Plutocracy is a system in which political influence is used to maximize the interests of the wealthy and powerful at the expense of the rest of society. It is a political corruption of the Golden Rule—a society in which those with the gold rule. The plutocratic ideology in the United States often deploys promarket/antigovernment rhetoric, but tactically, in a way that is not consistent. It opposes government regulation when profits are threatened, yet also engages in rent-seeking—the use of government power to lock out competition, win state contracts, create special subsidies, and shape regulations to enhance wealth for the few. In the plutocratic dream scenario, all costs and risks are socialized—covered by government—while all profits are privatized, pocketed by corporations and wealthy individuals.
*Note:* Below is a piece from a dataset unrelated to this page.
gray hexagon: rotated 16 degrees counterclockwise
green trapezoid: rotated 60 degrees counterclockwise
By its very nature, a plutocratic elite is short-sighted, plundering the commonweal for profit and power regardless of harm to the social fabric and the country’s long-term economic health.
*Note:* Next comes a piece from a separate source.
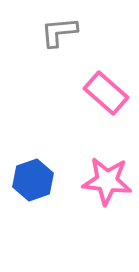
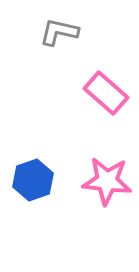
gray L-shape: rotated 18 degrees clockwise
In their remarkable 2010 book Winner-Take-All Politics, political scientists Jacob Hacker and Paul Pierson show in painstaking detail how political decisions over the past three decades have brought us to this point. While the incomes of the top 1 percent soared, their tax rate dropped dramatically, as upper-income brackets were slashed and special loopholes opened. Taxes on inheritances and capital gains saw even more dramatic cuts, helping produce the scandal of hedge-fund managers who pay lower tax rates than their hired help. Shifts in policies governing corporate regulation and executive compensation, especially in the financial sector, have encouraged excessive risk-taking and short-term stock-price pumping while insulating corporate managers from the long-term consequences of their actions and restricting the ability of shareholders and consumers to object. Meanwhile, the minimum wage has lagged further and further behind, even as government has pursued policies that shift greater amounts of risk onto average Americans in areas from pensions to health care to bankruptcy protection. And while the desire to join unions has remained high among American workers, government policy has systematically shifted against unionization, allowing corporations to dismantle existing ones and making it almost impossible to begin new ones. Even pro-union laws still on the books go largely unenforced, allowing businesses, for example, to fire pro-union employees with impunity.
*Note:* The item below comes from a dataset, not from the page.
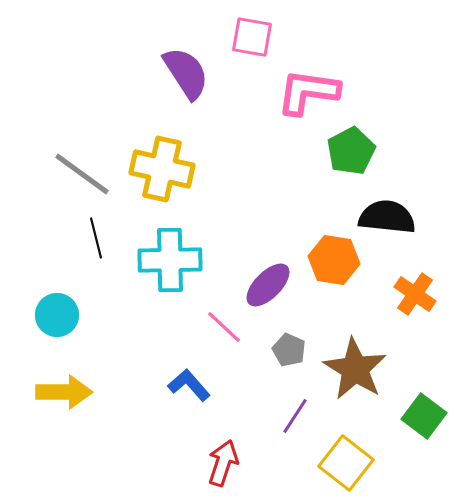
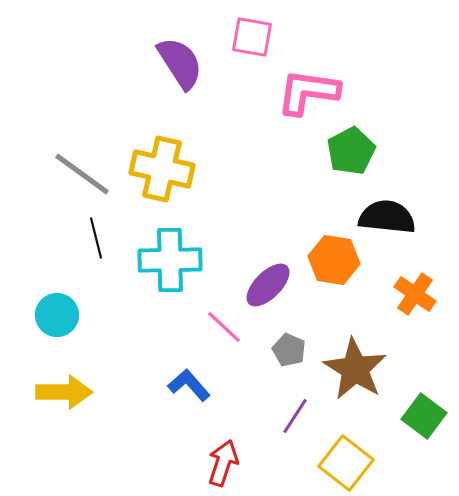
purple semicircle: moved 6 px left, 10 px up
These policy shifts reveal the plutocracy of a system in which money rules with a blatancy not seen since the Gilded Age. Since the late 1970s, corporations and wealthy individuals have run an enormous advocacy operation, pouring billions into think tanks and lobbying operations designed to shape the political agenda, to frame issues in particular ways, and to influence policy behind the scenes. With the collapse of unions, the most powerful institutional force for egalitarian policies and government action on behalf of working and middle-class Americans has been hobbled. Plutocracy now sets the economic agenda of the GOP, but the growth of corporate influence in the Democratic Party has made it at best an ineffective opponent—and, at worst, an active abettor. Though Republicans are typically open about their plutocratic priorities—pushing upper-income tax cuts no matter what the situation—both parties are guilty of chipping away at regulations, adjusting loopholes, creating subsidies, blocking oversight, and greasing the revolving door between government and lobbying that plutocracy thrives on. All this has brought an enormous disconnect between the views of average Americans and government action. Studies show that while policies supported by those at the top of the income scale are usually adopted, support by the middle class has almost no impact and support by the working class actually makes policy adoption less likely.
Plutocracy is a repudiation of Catholic doctrine. Seeking to disconnect the fate of the wealthy and powerful from all others, and maximizing private gain at the expense of the common good, it is the opposite of solidarity. Throughout the thirty-year rise of the American plutocracy, many Catholics have embraced their tradition and resisted—raising voices in protest, taking political action, and ministering to those harmed by plutocratic policies. The country’s Catholic leaders have issued a long series of statements, most famously Economic Justice for All (1986), clearly condemning plutocracy. But these efforts, running against such a strong tide, have been largely ineffective. Letters on economic justice from the U.S. bishops to John Boehner, the (Catholic) speaker of the house, have as little impact as their letters on abortion had on Nancy Pelosi (also a Catholic) when she was the speaker of the house. The sad truth is that many Catholics don’t know or care about their tradition’s economic teaching. Others, especially the poor and recent immigrants, are disengaged from political matters. And unions, once a great bridge for Catholics to political action on behalf of church doctrine, are a shadow of their former selves.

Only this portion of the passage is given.